Am 9. Mai 2007 wurde von rund 120 Schülern an den drei Sportgymnasien des Freistaats die schriftliche Abiturprüfung im Leistungsfach Sport abgelegt. Danach wurden dem Thüringer Kultusministerium Hinweise bekannt, dass es dabei zu Unregelmäßigkeiten gekommen sein könnte. Diese Hinweise beruhten auf Aussagen von Beteiligten. Daraufhin wurde eine Kommission eingesetzt, die die schriftliche Prüfung auf Unregelmäßigkeiten untersucht hat.

06.06.2007 Thüringen Pressemeldung Thüringer Kultusministerium

Das Ergebnis liegt jetzt vor: Es gibt keine Anhaltspunkte, dass einzelne Schülern die konkreten Aufgabenstellungen gekannt haben.

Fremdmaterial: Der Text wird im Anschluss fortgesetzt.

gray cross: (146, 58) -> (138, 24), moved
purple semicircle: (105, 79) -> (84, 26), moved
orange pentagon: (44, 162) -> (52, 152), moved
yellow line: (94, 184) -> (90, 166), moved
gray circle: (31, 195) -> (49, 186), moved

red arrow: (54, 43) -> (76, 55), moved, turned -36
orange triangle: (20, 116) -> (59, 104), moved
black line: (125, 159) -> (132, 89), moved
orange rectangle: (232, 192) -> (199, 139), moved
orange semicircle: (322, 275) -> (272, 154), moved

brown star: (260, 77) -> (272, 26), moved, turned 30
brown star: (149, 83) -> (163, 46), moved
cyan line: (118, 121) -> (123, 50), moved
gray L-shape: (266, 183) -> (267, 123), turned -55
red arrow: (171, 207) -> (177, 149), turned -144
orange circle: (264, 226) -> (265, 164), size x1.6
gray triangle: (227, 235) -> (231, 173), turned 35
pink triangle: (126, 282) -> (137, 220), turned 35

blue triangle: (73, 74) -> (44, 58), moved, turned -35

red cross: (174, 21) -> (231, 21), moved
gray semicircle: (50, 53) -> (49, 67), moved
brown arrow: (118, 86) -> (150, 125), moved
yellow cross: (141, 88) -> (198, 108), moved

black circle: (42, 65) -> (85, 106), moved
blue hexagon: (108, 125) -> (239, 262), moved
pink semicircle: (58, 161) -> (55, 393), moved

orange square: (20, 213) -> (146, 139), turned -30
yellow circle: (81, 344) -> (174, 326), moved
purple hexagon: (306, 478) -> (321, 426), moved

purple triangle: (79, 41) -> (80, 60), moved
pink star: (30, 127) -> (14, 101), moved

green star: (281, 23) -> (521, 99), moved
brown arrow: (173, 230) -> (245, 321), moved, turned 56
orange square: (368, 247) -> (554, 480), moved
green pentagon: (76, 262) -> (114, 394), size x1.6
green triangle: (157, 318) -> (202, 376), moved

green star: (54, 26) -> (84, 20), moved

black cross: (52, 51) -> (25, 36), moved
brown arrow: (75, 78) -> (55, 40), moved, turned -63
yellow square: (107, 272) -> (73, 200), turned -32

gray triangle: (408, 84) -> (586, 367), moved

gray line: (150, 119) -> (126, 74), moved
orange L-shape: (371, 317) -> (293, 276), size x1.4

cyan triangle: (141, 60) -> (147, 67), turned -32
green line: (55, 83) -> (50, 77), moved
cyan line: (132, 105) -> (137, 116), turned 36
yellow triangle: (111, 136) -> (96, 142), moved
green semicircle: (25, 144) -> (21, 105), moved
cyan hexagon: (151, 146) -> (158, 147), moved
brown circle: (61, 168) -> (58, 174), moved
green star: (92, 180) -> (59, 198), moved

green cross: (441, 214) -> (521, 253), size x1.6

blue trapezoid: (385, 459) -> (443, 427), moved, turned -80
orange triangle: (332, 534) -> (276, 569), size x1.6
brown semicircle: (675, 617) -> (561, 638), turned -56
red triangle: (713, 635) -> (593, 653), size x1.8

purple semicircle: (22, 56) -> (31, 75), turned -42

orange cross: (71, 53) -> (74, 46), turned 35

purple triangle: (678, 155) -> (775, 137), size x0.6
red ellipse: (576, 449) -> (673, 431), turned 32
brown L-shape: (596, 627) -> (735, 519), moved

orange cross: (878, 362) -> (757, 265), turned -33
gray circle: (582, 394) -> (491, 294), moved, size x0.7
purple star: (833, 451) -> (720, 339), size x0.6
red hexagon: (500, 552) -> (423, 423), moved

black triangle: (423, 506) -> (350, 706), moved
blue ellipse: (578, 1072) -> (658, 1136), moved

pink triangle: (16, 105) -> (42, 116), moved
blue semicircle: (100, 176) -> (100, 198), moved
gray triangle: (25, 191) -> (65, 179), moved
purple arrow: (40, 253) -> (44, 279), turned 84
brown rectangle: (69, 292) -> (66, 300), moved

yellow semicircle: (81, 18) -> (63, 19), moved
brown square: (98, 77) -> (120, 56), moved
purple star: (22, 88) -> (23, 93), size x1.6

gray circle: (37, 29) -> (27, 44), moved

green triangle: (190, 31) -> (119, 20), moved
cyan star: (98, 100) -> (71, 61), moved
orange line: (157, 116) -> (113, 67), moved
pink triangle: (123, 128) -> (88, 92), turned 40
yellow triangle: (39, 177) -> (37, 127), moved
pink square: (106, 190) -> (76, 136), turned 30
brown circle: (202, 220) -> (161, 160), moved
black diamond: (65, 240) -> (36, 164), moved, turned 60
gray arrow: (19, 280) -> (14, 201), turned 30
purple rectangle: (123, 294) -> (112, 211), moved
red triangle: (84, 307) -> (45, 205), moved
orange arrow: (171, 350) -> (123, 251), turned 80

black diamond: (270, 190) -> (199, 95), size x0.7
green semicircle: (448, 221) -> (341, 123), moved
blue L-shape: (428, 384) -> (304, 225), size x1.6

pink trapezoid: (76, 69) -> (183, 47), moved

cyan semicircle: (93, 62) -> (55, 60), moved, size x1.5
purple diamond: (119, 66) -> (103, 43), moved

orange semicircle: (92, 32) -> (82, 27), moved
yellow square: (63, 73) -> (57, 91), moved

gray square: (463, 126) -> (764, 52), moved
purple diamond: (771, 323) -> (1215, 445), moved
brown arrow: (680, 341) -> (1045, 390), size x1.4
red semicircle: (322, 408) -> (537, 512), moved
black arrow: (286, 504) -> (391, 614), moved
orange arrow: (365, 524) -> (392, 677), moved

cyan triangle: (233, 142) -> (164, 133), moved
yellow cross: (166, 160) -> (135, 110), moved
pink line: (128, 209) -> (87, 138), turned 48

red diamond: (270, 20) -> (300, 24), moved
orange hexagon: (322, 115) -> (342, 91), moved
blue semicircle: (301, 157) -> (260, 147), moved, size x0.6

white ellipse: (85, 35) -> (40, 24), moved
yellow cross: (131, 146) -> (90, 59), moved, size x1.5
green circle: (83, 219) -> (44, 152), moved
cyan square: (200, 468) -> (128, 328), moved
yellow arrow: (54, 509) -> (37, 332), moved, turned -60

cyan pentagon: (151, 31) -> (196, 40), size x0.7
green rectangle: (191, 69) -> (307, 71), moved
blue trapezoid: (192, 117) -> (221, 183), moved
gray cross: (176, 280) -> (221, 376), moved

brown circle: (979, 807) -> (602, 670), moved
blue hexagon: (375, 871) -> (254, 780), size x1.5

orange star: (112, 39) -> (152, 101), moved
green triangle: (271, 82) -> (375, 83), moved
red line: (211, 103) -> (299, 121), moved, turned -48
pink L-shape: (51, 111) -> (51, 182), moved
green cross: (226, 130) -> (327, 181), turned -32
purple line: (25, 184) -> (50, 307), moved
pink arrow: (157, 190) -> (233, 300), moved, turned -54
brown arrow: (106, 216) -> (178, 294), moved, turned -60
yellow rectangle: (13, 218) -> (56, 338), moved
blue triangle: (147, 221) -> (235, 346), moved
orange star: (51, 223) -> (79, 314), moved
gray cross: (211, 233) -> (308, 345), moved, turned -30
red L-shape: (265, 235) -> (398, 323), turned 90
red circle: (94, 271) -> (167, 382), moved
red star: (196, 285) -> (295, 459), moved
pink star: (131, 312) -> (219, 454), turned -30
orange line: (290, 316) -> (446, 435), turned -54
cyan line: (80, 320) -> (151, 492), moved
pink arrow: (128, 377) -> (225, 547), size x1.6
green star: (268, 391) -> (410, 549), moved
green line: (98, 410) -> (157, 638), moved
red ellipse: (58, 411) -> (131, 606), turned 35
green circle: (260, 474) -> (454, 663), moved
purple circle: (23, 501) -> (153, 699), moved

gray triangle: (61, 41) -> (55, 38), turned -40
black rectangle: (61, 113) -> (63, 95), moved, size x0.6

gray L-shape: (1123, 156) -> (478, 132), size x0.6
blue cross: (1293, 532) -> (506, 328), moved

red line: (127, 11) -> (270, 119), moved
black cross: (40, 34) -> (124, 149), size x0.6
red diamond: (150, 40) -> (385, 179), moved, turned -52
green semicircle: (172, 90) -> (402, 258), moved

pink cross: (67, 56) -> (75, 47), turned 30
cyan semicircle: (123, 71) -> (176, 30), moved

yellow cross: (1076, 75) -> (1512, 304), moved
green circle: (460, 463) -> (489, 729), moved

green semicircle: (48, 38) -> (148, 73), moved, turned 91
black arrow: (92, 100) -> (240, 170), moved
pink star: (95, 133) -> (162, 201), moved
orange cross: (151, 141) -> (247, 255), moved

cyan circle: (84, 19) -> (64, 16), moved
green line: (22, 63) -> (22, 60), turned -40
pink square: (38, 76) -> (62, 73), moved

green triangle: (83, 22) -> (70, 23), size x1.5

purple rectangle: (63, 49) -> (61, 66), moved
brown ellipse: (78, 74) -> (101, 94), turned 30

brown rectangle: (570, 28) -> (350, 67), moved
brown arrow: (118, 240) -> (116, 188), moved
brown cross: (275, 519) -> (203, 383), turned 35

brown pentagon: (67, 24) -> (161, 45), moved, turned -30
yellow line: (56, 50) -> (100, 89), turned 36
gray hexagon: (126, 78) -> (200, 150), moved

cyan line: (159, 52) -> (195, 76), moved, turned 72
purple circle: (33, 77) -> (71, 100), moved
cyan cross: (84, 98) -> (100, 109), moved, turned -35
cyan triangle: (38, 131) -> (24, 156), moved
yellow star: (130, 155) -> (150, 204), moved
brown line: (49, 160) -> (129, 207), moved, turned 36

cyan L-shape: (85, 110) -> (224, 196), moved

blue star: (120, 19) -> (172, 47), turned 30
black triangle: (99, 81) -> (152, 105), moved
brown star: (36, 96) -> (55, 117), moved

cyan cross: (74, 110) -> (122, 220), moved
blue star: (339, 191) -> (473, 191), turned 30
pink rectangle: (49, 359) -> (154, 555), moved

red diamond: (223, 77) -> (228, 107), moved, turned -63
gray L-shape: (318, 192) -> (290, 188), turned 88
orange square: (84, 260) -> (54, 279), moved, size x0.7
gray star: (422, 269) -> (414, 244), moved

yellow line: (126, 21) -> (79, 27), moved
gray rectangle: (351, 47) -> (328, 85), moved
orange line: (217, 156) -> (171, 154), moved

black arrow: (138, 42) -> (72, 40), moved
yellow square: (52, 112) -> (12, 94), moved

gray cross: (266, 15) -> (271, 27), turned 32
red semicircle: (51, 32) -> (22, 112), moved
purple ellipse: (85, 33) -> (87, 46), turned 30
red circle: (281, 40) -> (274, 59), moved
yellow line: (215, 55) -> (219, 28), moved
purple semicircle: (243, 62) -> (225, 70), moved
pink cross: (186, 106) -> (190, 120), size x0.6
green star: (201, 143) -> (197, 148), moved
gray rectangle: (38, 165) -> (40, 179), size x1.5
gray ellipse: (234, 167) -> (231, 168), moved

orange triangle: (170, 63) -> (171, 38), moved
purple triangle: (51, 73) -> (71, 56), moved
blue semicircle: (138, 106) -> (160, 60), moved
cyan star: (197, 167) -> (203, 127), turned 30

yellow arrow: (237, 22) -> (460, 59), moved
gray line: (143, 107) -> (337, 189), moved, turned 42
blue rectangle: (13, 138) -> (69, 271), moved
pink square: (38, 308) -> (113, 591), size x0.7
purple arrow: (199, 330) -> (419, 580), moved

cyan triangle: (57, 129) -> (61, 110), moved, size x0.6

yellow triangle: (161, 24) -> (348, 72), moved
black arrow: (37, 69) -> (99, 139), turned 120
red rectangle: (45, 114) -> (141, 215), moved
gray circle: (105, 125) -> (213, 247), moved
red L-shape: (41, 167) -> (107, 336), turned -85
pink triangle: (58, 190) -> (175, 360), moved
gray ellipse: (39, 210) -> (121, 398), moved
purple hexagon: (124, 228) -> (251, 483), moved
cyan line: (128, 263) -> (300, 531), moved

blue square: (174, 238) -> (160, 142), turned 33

Auch ist nicht nachzuweisen, dass einzelne Themenkomplexe, die Gegenstand der Prüfungen gewesen sind, im Vorfeld bekannt waren. Im Übrigen ist festzustellen, dass die Prüfungsergebnisse der Schüler nicht wesentlich von denen der Vorjahre abweichen.

Da es nicht nachweisbar ist, dass es Betrugsversuche gegeben haben könnte, wird das Sportabitur nicht beanstandet. Die Ergebnisse der am 9. Mai geschriebenen Prüfung im Leistungsfach Sport sind somit gültig.

Die Schulen im Freistaat und das Thüringer Kultusministerium sind verpflichtet, alle Hinweise auf Unregelmäßigkeiten im Zusammenhang mit Prüfungen mit der gebotenen Sorgfalt zu prüfen.